Read my full blog post “What Happens When a Writer is the Parent of a Very Special Person?” on My Recent Favorite Books
Happy World Down Syndrome and much love goes out to all my friends with Down Syndrome and the people who love and care for them. For today I have a review of a very special book about a man named David. Here is the review I posted on Goodreads.
How David Met Sarah by Anne Kelleher
My rating: 5 of 5 stars
I loved this book. How David met Sarah is a story about David, an adult with Down Syndrome. After reading just a little of it, I realized I wanted to read it to my son who also has Down Syndrome. It shows what the world is like for a person with developmental delays. We see David’s fears, his joys, the discrimination he endures and his understanding of life. I applaud Anne Kelleher for so beautifully telling David’s story.
If you know an adult with Down Syndrome, please share this book with them and then check out the sequel, When David Was Surprised. It is wonderful to find fiction like this for the people we love.
Like thousands of friends and family members of people with Down Syndrome, I’m participating in a Buddy Walk during the month of October, Down Syndrome Awareness Month. My son and I went for our walk this weekend with many other families and after some warm ups, dancing with cheerleaders and a snack, we set out for two exhausting laps around a ball field. His favorite part was not the walk, but the firetruck they had out for the kids and adults. He, of course, was ready to go in and drive the thing out of the park!
How fast can this baby go?
If you ever wonder why I always include the character of Danny in my books, it is because of this guy. I can’t imagine any part of my life without him…even my imaginary world.

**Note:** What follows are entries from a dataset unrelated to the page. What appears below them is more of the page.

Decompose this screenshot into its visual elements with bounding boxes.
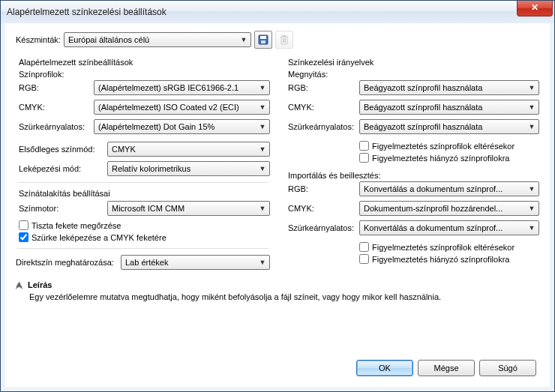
default-color-settings-title: Alapértelmezett színbeállítások bbox=[19, 58, 270, 67]
chevron-down-icon: ▼ bbox=[526, 123, 537, 130]
help-button[interactable]: Súgó bbox=[479, 360, 536, 376]
spot-color-definition-label: Direktszín meghatározása: bbox=[16, 258, 121, 267]
map-gray-to-cmyk-black-label: Szürke leképezése a CMYK feketére bbox=[32, 233, 166, 242]
color-management-policies-title: Színkezelési irányelvek bbox=[288, 58, 539, 67]
import-paste-label: Importálás és beillesztés: bbox=[288, 171, 539, 180]
open-rgb-value: Beágyazott színprofil használata bbox=[364, 83, 526, 92]
spot-color-definition-value: Lab értékek bbox=[125, 258, 257, 267]
cancel-button[interactable]: Mégse bbox=[418, 360, 475, 376]
spot-color-definition-combo[interactable]: Lab értékek ▼ bbox=[121, 255, 270, 270]
chevron-down-icon: ▼ bbox=[526, 224, 537, 232]
open-cmyk-label: CMYK: bbox=[288, 103, 359, 112]
color-engine-label: Színmotor: bbox=[19, 204, 107, 213]
rgb-profile-combo[interactable]: (Alapértelmezett) sRGB IEC61966-2.1 ▼ bbox=[94, 80, 270, 95]
rendering-intent-label: Leképezési mód: bbox=[19, 164, 107, 173]
import-rgb-value: Konvertálás a dokumentum színprof... bbox=[364, 184, 526, 193]
description-title: Leírás bbox=[28, 280, 52, 289]
cmyk-label: CMYK: bbox=[19, 103, 94, 112]
chevron-down-icon: ▼ bbox=[238, 36, 249, 43]
open-rgb-label: RGB: bbox=[288, 83, 359, 92]
import-warn-profile-mismatch-checkbox[interactable] bbox=[359, 242, 369, 252]
open-warn-profile-mismatch-checkbox[interactable] bbox=[359, 141, 369, 151]
collapse-icon[interactable]: ⮝ bbox=[16, 281, 23, 289]
preserve-pure-black-label: Tiszta fekete megőrzése bbox=[32, 221, 121, 230]
import-warn-missing-profile-label: Figyelmeztetés hiányzó színprofilokra bbox=[372, 255, 509, 264]
trash-icon bbox=[280, 34, 289, 45]
svg-rect-1 bbox=[260, 36, 266, 39]
window-title: Alapértelmezett színkezelési beállítások bbox=[7, 7, 166, 17]
open-cmyk-combo[interactable]: Beágyazott színprofil használata ▼ bbox=[359, 100, 539, 115]
primary-color-mode-label: Elsődleges színmód: bbox=[19, 145, 107, 154]
import-rgb-label: RGB: bbox=[288, 184, 359, 193]
rgb-profile-value: (Alapértelmezett) sRGB IEC61966-2.1 bbox=[98, 83, 257, 92]
chevron-down-icon: ▼ bbox=[526, 205, 537, 212]
close-button[interactable]: ✕ bbox=[517, 1, 553, 16]
chevron-down-icon: ▼ bbox=[526, 84, 537, 91]
grayscale-label: Szürkeárnyalatos: bbox=[19, 122, 94, 131]
open-warn-missing-profile-label: Figyelmeztetés hiányzó színprofilokra bbox=[372, 154, 509, 163]
color-engine-value: Microsoft ICM CMM bbox=[112, 204, 257, 213]
cmyk-profile-value: (Alapértelmezett) ISO Coated v2 (ECI) bbox=[98, 103, 257, 112]
description-text: Egy vezérlőelemre mutatva megtudhatja, h… bbox=[29, 292, 539, 301]
primary-color-mode-combo[interactable]: CMYK ▼ bbox=[107, 142, 270, 157]
import-cmyk-value: Dokumentum-színprofil hozzárendel... bbox=[364, 204, 526, 213]
chevron-down-icon: ▼ bbox=[526, 185, 537, 193]
floppy-icon bbox=[258, 34, 268, 45]
color-conversion-title: Színátalakítás beállításai bbox=[19, 189, 270, 198]
rendering-intent-value: Relatív kolorimetrikus bbox=[112, 164, 257, 173]
chevron-down-icon: ▼ bbox=[257, 84, 268, 91]
chevron-down-icon: ▼ bbox=[257, 123, 268, 130]
save-preset-button[interactable] bbox=[254, 31, 272, 49]
rendering-intent-combo[interactable]: Relatív kolorimetrikus ▼ bbox=[107, 161, 270, 176]
import-grayscale-combo[interactable]: Konvertálás a dokumentum színprof... ▼ bbox=[359, 220, 539, 235]
map-gray-to-cmyk-black-checkbox[interactable] bbox=[19, 232, 28, 242]
import-rgb-combo[interactable]: Konvertálás a dokumentum színprof... ▼ bbox=[359, 181, 539, 196]
open-grayscale-combo[interactable]: Beágyazott színprofil használata ▼ bbox=[359, 119, 539, 134]
titlebar: Alapértelmezett színkezelési beállítások… bbox=[1, 1, 554, 24]
chevron-down-icon: ▼ bbox=[257, 205, 268, 212]
import-cmyk-combo[interactable]: Dokumentum-színprofil hozzárendel... ▼ bbox=[359, 201, 539, 216]
presets-value: Európai általános célú bbox=[68, 35, 238, 44]
presets-combo[interactable]: Európai általános célú ▼ bbox=[64, 32, 251, 47]
chevron-down-icon: ▼ bbox=[257, 259, 268, 266]
open-warn-profile-mismatch-label: Figyelmeztetés színprofilok eltérésekor bbox=[372, 142, 514, 151]
import-warn-missing-profile-checkbox[interactable] bbox=[359, 254, 369, 264]
open-cmyk-value: Beágyazott színprofil használata bbox=[364, 103, 526, 112]
chevron-down-icon: ▼ bbox=[257, 103, 268, 111]
primary-color-mode-value: CMYK bbox=[112, 145, 257, 154]
chevron-down-icon: ▼ bbox=[257, 165, 268, 172]
import-warn-profile-mismatch-label: Figyelmeztetés színprofilok eltérésekor bbox=[372, 243, 514, 252]
chevron-down-icon: ▼ bbox=[257, 145, 268, 153]
color-engine-combo[interactable]: Microsoft ICM CMM ▼ bbox=[107, 201, 270, 216]
open-grayscale-value: Beágyazott színprofil használata bbox=[364, 122, 526, 131]
preserve-pure-black-checkbox[interactable] bbox=[19, 220, 28, 230]
description-section: ⮝ Leírás Egy vezérlőelemre mutatva megtu… bbox=[16, 280, 539, 301]
ok-button[interactable]: OK bbox=[356, 360, 413, 376]
presets-label: Készminták: bbox=[16, 35, 64, 44]
grayscale-profile-value: (Alapértelmezett) Dot Gain 15% bbox=[98, 122, 257, 131]
color-profiles-label: Színprofilok: bbox=[19, 70, 270, 79]
open-label: Megnyitás: bbox=[288, 70, 539, 79]
import-grayscale-value: Konvertálás a dokumentum színprof... bbox=[364, 223, 526, 232]
import-cmyk-label: CMYK: bbox=[288, 204, 359, 213]
rgb-label: RGB: bbox=[19, 83, 94, 92]
chevron-down-icon: ▼ bbox=[526, 103, 537, 111]
cmyk-profile-combo[interactable]: (Alapértelmezett) ISO Coated v2 (ECI) ▼ bbox=[94, 100, 270, 115]
close-icon: ✕ bbox=[531, 2, 538, 13]
open-warn-missing-profile-checkbox[interactable] bbox=[359, 153, 369, 163]
grayscale-profile-combo[interactable]: (Alapértelmezett) Dot Gain 15% ▼ bbox=[94, 119, 270, 134]
svg-rect-2 bbox=[261, 40, 266, 43]
import-grayscale-label: Szürkeárnyalatos: bbox=[288, 223, 359, 232]
open-grayscale-label: Szürkeárnyalatos: bbox=[288, 122, 359, 131]
open-rgb-combo[interactable]: Beágyazott színprofil használata ▼ bbox=[359, 80, 539, 95]
delete-preset-button bbox=[275, 31, 293, 49]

Down Syndrome Buddy walks raise funds for education, advocacy and fellowship for Down Syndrome people and their families.
The really good ones have firetrucks.
Come and visit me today as I guest post on the blog, Bringing the Sunshine. I am writing about our journey with our son who has Down Syndrome and finding the many positive parts along the way. Andi’s blog Bringing the Sunshine is all about finding the good and supporting parents of children with special needs!
I just came from the natural foods store where I shopped with my son, Andrew. I told him (bribed) if he behaved he could have a gluten-free, soy-free cookie. Andrew is nonverbal so whether or not I was getting through is not certain. His behavior was…questionable, especially when he decided we didn’t just need one bottle of vitamins, but pretty well one of each kind. When we got to the cookies he went for a large bag of the kind we used eat but now must abandon because of soy flour. I found him another, smaller single serve cookie and put it in the basket. He wasn’t having that. We need the BIG bag, Mom. I finally had to wrestle it out of his hand, show him the other cookie and steer him toward the checkout. Did he deserve that cookie? Probably not. Did he get that cookie? He had his first bite down before we left the parking lot.
Some days it’s not so much about the achieving as the trying.
For all the kiddos and adults we know and love with Down Syndrome, we love you, good days and bad.